I was working on a project for an e-commerce company, where we need to suggest users, products that go well with the other products. Something like Amazon’s Frequently Bought Together Section.
In layman terms, recommendations can be broadly divided into two types in e-commerce:
- Substitute Product Recommendations: Recommending products that are similar to the product of interest.
- Complimentary Product Recommendations: Recommending products that go well with product of interest. Strategy here is to increase cross-sales.
A recommender system has to decide between two methods for information delivery when providing the user with recommendations:
Exploitation: The system chooses documents similar to those for which the user has already expressed a preference.
Exploration: The system chooses documents where the user profile does not provide evidence to predict the user’s reaction.
Most recommender systems focus on the task of information filtering, which deals with the delivery of items selected from a large collection that the user is likely to find interesting or useful. Recommender systems are special types of information filtering systems that suggest items to users.
Talking technically, information filtering can be divided into three types:
- Content Based Filtering: Content-based filtering selects items based on the similarities between the content description of an item and the user’s preferences
- Collaborative Filtering: Collaborative filtering select items based on the similarities between the preferences of different users
- Hybrid Filtering: A hybrid approach, combining collaborative filtering and content-based filtering also exists.
We’ll talk about all these filtering methods more in detail.
Given user preferences for items, recommend similar items based on a domain-specific notion of item content. This approach also extends naturally to cases where item metadata is available (e.g., movie stars, book authors, and music genres).
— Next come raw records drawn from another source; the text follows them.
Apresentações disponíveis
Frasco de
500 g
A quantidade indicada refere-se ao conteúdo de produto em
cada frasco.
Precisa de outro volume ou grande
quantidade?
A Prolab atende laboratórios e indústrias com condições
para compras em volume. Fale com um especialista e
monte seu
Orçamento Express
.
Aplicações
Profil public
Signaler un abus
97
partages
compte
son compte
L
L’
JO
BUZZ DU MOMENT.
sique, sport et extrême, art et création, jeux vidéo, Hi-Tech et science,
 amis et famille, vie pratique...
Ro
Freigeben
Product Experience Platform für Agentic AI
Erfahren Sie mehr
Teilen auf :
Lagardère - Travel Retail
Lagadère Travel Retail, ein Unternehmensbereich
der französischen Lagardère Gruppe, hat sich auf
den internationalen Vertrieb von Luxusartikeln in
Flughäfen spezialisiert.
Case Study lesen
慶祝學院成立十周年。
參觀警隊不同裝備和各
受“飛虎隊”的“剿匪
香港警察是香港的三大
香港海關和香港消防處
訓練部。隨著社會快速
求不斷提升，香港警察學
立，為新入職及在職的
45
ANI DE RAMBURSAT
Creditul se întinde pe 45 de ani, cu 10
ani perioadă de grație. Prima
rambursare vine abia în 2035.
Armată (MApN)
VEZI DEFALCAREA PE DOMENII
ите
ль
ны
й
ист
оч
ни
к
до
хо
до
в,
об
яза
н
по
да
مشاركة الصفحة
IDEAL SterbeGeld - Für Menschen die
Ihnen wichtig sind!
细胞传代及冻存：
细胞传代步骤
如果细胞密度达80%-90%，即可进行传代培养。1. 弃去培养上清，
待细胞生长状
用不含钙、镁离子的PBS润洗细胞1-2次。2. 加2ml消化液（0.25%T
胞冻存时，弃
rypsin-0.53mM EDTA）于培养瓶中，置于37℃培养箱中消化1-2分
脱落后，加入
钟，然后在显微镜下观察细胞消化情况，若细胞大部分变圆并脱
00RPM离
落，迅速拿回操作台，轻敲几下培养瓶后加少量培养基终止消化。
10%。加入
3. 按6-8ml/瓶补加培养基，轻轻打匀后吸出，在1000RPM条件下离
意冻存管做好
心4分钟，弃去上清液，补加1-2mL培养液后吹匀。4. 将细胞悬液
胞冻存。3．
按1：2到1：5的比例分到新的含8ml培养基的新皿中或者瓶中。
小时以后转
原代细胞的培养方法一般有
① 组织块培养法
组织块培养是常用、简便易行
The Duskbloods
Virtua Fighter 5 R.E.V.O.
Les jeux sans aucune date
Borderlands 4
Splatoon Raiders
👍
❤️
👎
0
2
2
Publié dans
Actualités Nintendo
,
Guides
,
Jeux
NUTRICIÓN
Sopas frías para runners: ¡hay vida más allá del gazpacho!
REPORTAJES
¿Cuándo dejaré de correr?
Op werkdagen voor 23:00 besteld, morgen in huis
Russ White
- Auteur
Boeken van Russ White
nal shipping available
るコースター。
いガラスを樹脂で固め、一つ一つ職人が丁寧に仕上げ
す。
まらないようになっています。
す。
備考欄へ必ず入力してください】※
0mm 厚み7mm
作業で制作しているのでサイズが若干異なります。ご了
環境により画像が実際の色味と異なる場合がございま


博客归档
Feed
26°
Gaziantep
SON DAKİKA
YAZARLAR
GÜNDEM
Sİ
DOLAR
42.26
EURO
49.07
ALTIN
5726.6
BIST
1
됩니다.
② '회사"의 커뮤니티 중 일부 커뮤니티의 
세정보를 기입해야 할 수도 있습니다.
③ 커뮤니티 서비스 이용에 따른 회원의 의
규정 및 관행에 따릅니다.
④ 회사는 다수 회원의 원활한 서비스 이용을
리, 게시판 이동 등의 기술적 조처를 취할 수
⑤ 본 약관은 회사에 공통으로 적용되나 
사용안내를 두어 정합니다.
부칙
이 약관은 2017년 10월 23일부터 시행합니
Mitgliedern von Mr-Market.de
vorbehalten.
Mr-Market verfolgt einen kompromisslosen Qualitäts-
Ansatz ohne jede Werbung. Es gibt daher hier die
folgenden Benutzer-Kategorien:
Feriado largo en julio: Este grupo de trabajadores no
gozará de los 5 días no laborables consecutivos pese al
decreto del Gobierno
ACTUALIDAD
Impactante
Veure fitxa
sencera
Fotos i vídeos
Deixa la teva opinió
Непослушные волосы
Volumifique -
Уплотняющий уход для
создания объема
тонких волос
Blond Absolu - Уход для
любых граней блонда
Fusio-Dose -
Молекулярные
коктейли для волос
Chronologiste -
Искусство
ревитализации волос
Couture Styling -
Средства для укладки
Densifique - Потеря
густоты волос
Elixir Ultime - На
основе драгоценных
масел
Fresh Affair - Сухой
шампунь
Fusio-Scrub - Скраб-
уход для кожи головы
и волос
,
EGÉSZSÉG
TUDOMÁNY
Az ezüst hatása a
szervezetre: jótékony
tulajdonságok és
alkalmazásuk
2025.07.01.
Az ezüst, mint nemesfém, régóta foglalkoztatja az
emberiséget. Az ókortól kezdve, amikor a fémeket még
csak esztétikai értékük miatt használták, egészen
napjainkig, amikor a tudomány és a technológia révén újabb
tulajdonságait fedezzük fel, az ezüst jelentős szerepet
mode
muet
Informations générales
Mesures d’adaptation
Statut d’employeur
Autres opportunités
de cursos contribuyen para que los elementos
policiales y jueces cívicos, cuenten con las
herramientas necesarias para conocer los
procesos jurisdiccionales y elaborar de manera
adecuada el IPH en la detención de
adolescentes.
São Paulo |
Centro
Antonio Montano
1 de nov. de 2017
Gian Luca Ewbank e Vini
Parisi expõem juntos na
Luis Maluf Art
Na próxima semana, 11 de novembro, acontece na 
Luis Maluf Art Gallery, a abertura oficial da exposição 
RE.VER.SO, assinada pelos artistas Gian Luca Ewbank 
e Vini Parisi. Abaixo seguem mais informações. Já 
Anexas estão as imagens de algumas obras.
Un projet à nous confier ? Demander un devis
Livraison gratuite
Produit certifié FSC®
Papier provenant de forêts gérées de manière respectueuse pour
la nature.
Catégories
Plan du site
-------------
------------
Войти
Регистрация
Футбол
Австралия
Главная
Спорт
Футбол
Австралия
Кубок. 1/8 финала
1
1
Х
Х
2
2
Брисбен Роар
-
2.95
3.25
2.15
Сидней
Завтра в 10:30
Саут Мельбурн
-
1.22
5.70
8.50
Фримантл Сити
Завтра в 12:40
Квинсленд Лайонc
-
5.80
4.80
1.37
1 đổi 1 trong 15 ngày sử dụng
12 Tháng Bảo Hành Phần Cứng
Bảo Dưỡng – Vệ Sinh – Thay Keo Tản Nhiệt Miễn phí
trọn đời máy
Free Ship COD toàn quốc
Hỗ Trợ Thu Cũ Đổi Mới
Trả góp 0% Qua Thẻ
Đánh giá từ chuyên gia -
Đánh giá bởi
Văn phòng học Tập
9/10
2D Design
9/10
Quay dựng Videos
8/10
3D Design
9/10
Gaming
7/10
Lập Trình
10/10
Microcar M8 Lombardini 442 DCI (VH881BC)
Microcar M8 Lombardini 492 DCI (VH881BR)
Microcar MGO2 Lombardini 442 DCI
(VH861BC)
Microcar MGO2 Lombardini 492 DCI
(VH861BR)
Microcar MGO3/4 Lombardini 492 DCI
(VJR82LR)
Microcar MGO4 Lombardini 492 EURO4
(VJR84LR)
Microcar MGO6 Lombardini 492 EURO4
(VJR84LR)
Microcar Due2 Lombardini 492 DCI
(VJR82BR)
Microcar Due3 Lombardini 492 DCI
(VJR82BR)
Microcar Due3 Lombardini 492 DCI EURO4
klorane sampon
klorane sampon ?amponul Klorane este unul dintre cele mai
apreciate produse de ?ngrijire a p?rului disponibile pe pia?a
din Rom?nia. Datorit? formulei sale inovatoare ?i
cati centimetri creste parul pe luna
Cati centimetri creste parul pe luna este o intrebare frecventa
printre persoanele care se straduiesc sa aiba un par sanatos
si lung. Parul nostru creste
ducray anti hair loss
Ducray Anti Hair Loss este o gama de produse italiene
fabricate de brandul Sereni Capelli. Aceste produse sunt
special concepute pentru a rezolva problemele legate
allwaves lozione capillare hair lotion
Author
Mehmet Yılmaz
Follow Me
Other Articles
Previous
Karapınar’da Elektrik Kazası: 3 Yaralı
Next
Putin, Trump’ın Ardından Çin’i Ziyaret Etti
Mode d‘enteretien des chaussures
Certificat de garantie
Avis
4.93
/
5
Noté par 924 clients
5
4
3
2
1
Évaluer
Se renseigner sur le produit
A content-based recommender works with data that the user provides, either explicitly (rating) or implicitly (clicking on a link). Based on that data, a user profile is generated, which is then used to make suggestions to the user. As the user provides more inputs or takes actions on those recommendations, the engine becomes more and more accurate.
Advantages of Content Based Filtering
User independence: Collaborative filtering needs other users’ ratings to find similarities between the users and then give suggestions. Instead, the content-based method only has to analyse the items and a single user’s profile for the recommendation, which makes the process less cumbersome. Content-based filtering would thus produce more reliable results with fewer users in the system.
Transparency: Collaborative filtering gives recommendations based on other unknown users who have the same taste as a given user, but with content-based filtering items are recommended on a feature-level basis.
No cold start: As opposed to collaborative filtering, new items can be suggested before being rated by a substantial number of users.
Disadvantages of Content Based Filtering
Limited content analysis: If the content doesn’t contain enough information to discriminate the items precisely, the recommendation itself risks being imprecise.
Over-specialization: Content-based filtering provides a limited degree of novelty, since it has to match up the features of a user’s profile with available items. In the case of item-based filtering, only item profiles are created and users are suggested items similar to what they rate or search for, instead of their past history. A perfect content-based filtering system may suggest nothing unexpected or surprising.
Collaborative filtering (CF) systems work by collecting user feedback in the form of ratings for items in a given domain and exploiting similarities in rating behavior among several users in determining how to recommend an item.
CF accumulates customer product ratings, identifies customers with common ratings, and offers recommendations based on inter-customer comparisons. It’s based on the idea that people who agree in their evaluations of certain items in the past are likely to agree again in the future. For example, most people ask their trusted friends for restaurant or movie suggestions.
As you can see from the picture, it describes two types of collaborative filtering methods:
- User-based filtering: A one liner to explain this would be “Users similar to you were also interested in”. We filter out all the users who are most similar to the target user, and recommend him, the items which majority of them were interested in , which he didn’t see or rate yet.
- Item-based filtering: A one liner to explain this would be “Users who were interested in this item were also interested in”. Well, this may sound the same as User-based filtering, but there’s a lot of difference on how we arrive at generating recommendations. We find out what are the items, that were also viewed or bought along with the target item, then we recommend the user these items which he hasn’t seen.
A major appeal of collaborative filtering is that it is domain free, yet it can address data aspects that are often elusive. But collaborative filtering suffers from what is called the cold start problem, due to its inability to address the system’s new products and users. In this aspect, content filtering performs much better.
Two primary areas of collaborative filtering are:
- Neighborhood methods: Neighborhood methods are focused on computing the relationships between items or between users. The item oriented approach evaluated a user’s preference for an item based on ratings of “neighboring” items by the same user.
- Latent factor methods (Matrix Factorization): Latent factors models try to break down the user-item co-occurrence matrix into user matrix, item matrix. N number of latent factors are used to explain the interests or features of a user. The discovered factors might explain obvious features of the domain, or may also correspond to much complex features. In a single liner, matrix factorization generalizes the data by reducing the dimensionality in such way where we observe useful patterns.
There are many algorithms that are available for matrix factorization, like AlternatingLeastSquares, Stochastic Gradient Descent, Single Value Decomposition, Logistic Matrix Factorization. I will try writing more about these algorithms in detail in the future blogs.